Garcia Survival Knife Made in Brazil by Jacques NOS with original box- Unused
This is like going back in time to a Sporting Goods or Hardware store in 1969 and seeing this on a shelf.
The Garcia was a copy of the Hackman Survival Knife that was developed in response to a shortage of Randall 18 knives for the Vietnam War in the late 60’s early 70’s. The Hackman Survival Knife was designed by Ken Warner and Pete Dickey and produced in Finland. The Garcia came out after the Hackman stopped production and was shaped the same but it was a lighter knife with a 3/16th thick blade instead of Hackman’s ¼” thick blade. It was made in Brazil and featured a survival kit in the sheath with a whistle, compass, sharpening stone and flint sparker. Like the Randall 18, the handle was hollow, watertight and had space to store additional survival items like fishing line, hooks and matches, although many Vietnam Soldiers used the space for pills. Blade is 6 3/4”, OAL 10 ¾” and weighs 12 oz for the knife and 18.5 oz for the knife and sheath.

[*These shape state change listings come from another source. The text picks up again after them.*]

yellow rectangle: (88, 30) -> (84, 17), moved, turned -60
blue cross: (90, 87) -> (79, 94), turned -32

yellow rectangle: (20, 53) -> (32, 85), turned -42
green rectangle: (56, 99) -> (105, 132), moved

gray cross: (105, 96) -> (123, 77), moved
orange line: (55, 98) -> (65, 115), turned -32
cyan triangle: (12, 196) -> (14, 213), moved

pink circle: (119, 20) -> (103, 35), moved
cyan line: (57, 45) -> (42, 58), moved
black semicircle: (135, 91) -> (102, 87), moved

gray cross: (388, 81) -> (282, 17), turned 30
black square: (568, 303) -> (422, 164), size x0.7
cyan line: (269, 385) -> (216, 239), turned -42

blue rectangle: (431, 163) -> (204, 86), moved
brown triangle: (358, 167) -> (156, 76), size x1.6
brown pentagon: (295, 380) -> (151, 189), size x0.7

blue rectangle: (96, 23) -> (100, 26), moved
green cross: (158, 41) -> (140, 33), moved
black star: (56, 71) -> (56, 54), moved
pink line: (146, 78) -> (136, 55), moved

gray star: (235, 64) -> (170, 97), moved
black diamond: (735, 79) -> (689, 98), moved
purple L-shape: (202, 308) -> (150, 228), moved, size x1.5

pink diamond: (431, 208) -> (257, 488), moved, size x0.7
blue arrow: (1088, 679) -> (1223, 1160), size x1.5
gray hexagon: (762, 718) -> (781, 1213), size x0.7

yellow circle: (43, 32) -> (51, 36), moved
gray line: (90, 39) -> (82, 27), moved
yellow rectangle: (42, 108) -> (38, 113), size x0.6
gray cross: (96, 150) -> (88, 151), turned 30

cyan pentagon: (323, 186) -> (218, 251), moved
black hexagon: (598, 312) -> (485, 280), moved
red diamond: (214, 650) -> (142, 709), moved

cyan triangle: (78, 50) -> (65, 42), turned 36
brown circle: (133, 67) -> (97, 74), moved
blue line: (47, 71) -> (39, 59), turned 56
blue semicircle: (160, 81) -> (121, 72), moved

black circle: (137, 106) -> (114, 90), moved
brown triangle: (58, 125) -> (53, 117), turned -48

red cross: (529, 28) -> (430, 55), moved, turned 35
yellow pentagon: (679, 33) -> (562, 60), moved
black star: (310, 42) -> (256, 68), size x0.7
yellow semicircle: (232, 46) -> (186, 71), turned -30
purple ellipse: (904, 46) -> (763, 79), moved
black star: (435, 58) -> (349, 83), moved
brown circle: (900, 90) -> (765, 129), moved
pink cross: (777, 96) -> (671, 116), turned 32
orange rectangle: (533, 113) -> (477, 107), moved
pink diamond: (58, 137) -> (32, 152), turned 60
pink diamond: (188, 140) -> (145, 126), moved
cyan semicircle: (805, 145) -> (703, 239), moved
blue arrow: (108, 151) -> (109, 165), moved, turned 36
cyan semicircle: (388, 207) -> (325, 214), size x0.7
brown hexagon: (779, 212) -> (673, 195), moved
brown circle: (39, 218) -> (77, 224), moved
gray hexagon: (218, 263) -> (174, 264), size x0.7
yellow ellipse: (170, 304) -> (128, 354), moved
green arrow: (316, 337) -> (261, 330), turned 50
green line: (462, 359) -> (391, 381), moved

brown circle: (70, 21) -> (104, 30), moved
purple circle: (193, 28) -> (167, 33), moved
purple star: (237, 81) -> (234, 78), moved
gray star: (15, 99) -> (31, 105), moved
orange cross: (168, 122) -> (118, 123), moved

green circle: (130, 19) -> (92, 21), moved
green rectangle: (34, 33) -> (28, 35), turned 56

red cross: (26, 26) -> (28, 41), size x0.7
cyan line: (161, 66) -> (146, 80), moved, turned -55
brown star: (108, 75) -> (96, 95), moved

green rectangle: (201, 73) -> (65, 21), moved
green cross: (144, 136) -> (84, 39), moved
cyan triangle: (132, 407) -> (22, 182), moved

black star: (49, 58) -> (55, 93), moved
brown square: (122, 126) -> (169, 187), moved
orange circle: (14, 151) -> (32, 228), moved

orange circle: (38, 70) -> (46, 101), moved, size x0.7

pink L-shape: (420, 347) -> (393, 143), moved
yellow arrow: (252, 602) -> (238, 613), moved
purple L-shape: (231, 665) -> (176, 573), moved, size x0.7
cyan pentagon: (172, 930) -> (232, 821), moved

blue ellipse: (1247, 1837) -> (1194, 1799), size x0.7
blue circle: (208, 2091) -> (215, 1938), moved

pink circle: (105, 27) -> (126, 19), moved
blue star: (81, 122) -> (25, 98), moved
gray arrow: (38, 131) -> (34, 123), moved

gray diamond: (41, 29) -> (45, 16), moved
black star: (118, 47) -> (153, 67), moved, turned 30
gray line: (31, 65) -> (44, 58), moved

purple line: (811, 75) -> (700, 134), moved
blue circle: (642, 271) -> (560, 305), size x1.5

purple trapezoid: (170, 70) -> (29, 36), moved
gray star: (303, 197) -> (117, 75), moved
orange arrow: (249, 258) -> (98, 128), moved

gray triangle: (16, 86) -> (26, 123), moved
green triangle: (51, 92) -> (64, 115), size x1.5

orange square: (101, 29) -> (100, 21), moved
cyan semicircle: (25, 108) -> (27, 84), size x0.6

Because this knife was manufactured in response to the Vietnam War, this knife’s sheath was adapted to fit the military system of attaching to the GI webbed belt. Printed on the back of the sheath is Brazil.
This knife is NOS in original box with Garia Survival Manual, and Survival Kit. This knife has been stored in its sheath and box for over 50 years. The blade has not been sharpened and any wear or spots are from storage. The original price sticker is on the box, $21.00.